When Spliff sneaks across my yard to have sex with Goody, I throw stones at him until he goes home, baying in circles. When Vivian’s mute daughter falls from her bicycle, I set her on the porch, ring the bell, and run away, the bike’s wheels still spinning. When Jeff and Amie ding the car, I spray paint a circle around it, so it can’t be missed. When the homosexuals begin to romance with the lights on, I close my shades so that they may have privacy, although, when I’ve had my nightcap already, I do allow myself to peek. Sometimes I spend the day making things for my house. I cut the bodice off an old sun-dress and sew curtains for the kitchen. I scrub the living room floor with sandpaper and paint it blue.
I am twenty-seven and I have been crotchety for a good three years. I moved here when I felt it coming on, a fear that began with other people’s genitals, which are taking over the world. The fear filled me; a city of fear grew inside me, unarticulated, a mess of fear with outdated maps. I was, in fact, living in a city when I articulated the fear for the first time. It was all the people, trying to organize themselves into buildings but spilling into the streets, stepping all over one another, erecting and imploding, and worst of all,
when they felt their humanity at its height, humanity in the form of lust or sentiment, extracting their sex organs and producing more of themselves.
When it comes to genitals and humanity, I give the homosexuals a break, because I think they have promise. But I do not give my parents a break, and I do not give myself a break, either.
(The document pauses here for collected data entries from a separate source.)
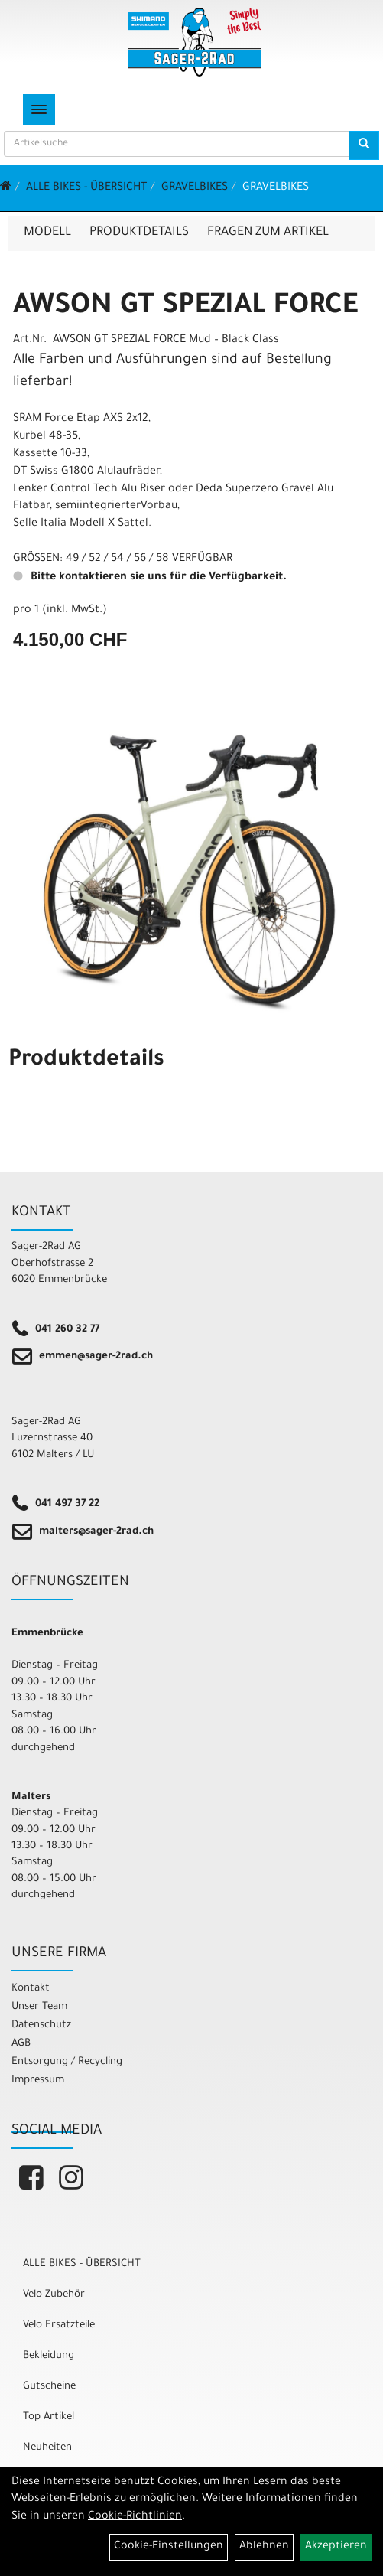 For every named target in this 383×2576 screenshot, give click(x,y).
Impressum (37, 2080)
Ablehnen (264, 2547)
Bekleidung (48, 2356)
My parents have moved from this, my childhood home, to an identical house in another development, another cul-de-sac, another state. I think they had nothing to do without a mortgage. Three years I’ve come to this and remained. My parents send me money because I hate them so much. I tried—I have—to believe that it’s time for something new to happen to me, some new idea. But I have already heard all the ideas. They’re towered in the city of my fear. And I swear, I never get over it, the prospect of cleaner space, wider spheres, consequent mass widenings of individual existences. It gets me gaga, floats my boats, recharges my engines when I imagine it, so I work on my scheme for reduction, which comes down, plainly, to people. It’s not the genitals as such that I mind, so much as the minds behind them, and what is done. A gun is not really a gun unless it’s shot, you know.
Jonathan Swift thought of this, more or less, when he proposed feeding the destitute with sick and starving children. People thought he was serious, but then smarter people caught up with his irony. Smarter people still, like me, know exactly what was going on. Swift knew he was right, and he knew the futility created by the condition of the biologic human heart: the heart says, “You can’t kill people,” and the mind says, “It sure would be good for those alive.” I mean, it was a good idea.